How well are open sourced AI-generated image detection models out-of-the-box: A comprehensive benchmark study

As AI-generated images proliferate across digital platforms, reliable detection methods have become critical for combating misinformation and maintaining content authenticity. While numerous deepfake detection methods have been proposed, existing benchmarks predominantly evaluate fine-tuned models, leaving a critical gap in understanding out-of-the-box performance -- the most common deployment scenario for practitioners. We present the first comprehensive zero-shot evaluation of 16 state-of-the-art detection methods, comprising 23 pretrained detector variants (due to multiple released versions of certain detectors), across 12 diverse datasets, comprising 2.6~million image samples spanning 291 unique generators including modern diffusion models. Our systematic analysis reveals striking findings: (1)~no universal winner exists, with detector rankings exhibiting substantial instability (Spearman~$ρ$: 0.01 -- 0.87 across dataset pairs); (2)~a 37~percentage-point performance gap separates the best detector (75.0\% mean accuracy) from the worst (37.5\%); (3)~training data alignment critically impacts generalization, causing up to 20--60\% performance variance within architecturally identical detector families; (4)~modern commercial generators (Flux~Dev, Firefly~v4, Midjourney~v7) defeat most detectors, achieving only 18--30\% average accuracy; and (5)~we identify three systematic failure patterns affecting cross-dataset generalization. Statistical analysis confirms significant performance differences between detectors (Friedman test: $χ^2$=121.01, $p<10^{-16}$, Kendall~$W$=0.524). Our findings challenge the ``one-size-fits-all'' detector paradigm and provide actionable deployment guidelines, demonstrating that practitioners must carefully select detectors based on their specific threat landscape rather than relying on published benchmark performance.

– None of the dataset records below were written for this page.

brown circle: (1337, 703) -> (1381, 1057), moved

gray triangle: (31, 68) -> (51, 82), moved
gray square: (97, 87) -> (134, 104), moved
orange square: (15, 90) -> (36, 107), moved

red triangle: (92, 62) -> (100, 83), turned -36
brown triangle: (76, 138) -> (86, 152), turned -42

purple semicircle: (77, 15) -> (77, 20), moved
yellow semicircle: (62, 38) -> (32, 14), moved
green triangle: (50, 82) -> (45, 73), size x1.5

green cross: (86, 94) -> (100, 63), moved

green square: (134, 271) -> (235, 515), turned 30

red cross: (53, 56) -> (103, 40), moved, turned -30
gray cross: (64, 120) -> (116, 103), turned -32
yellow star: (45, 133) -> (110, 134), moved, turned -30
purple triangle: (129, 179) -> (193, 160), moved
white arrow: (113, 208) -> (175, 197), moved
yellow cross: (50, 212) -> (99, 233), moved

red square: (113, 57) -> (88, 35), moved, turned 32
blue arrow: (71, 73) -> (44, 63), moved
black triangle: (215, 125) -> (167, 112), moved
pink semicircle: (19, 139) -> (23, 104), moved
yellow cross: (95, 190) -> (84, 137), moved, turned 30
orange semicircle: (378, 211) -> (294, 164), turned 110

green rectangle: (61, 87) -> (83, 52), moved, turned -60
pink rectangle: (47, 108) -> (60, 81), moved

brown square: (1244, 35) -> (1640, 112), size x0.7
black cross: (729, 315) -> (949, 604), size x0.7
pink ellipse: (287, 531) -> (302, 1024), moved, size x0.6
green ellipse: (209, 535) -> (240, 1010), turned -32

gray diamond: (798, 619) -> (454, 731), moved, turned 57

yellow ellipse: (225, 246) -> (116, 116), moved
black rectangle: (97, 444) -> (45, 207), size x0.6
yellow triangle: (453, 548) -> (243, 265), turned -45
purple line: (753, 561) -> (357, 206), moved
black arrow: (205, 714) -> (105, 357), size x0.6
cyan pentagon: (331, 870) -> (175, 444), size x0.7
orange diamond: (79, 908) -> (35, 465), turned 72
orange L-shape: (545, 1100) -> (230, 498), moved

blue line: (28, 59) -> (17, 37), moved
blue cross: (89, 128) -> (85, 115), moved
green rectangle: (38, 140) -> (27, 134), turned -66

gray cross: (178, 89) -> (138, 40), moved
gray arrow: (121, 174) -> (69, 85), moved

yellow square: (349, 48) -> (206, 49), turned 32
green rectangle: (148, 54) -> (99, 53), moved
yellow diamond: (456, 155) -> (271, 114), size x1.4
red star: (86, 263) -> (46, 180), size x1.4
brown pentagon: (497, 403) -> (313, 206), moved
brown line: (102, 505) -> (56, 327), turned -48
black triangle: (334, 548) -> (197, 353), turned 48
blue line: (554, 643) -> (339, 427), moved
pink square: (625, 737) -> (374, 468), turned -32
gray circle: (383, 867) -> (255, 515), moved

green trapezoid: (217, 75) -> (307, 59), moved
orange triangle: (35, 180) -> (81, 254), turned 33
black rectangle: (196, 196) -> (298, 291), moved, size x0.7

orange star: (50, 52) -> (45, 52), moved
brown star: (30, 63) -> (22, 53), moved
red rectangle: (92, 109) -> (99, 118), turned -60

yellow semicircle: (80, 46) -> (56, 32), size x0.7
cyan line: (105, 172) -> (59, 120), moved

翻译：随着AI生成图像在数字平台上的激增，可靠的检测方法已成为打击虚假信息和维护内容真实性的关键。尽管已有大量深度伪造检测方法被提出，现有基准主要评估微调模型，导致对即用性能——实践者最常见的部署场景——的理解存在关键空白。我们首次对16种最先进的检测方法（包含23个预训练检测器变体，因部分检测器存在多个发布版本）进行了全面的零样本评估，覆盖12个多样化数据集，共计260万张图像样本，涵盖291个独特生成器（包括现代扩散模型）。我们的系统分析揭示了以下显著发现：(1)不存在通用最优检测器，检测器排名表现出显著不稳定性（Spearman~$ρ$：0.01 -- 0.87，跨数据集对）；(2)最佳检测器（平均准确率75.0%）与最差检测器（37.5%）之间存在37个百分点的性能差距；(3)训练数据对齐对泛化能力具有关键影响，导致架构相同的检测器家族内部出现高达20--60%的性能波动；(4)现代商业生成器（Flux~Dev、Firefly~v4、Midjourney~v7）能够规避大多数检测器，仅获得18--30%的平均准确率；(5)我们识别出三种影响跨数据集泛化的系统性失效模式。统计分析证实检测器之间存在显著性能差异（Friedman检验：$χ^2$=121.01，$p<10^{-16}$，Kendall~$W$=0.524）。我们的研究结果挑战了“一刀切”的检测器范式，提供了可操作的部署指南，表明实践者必须根据具体威胁环境谨慎选择检测器，而非依赖已发布的基准性能。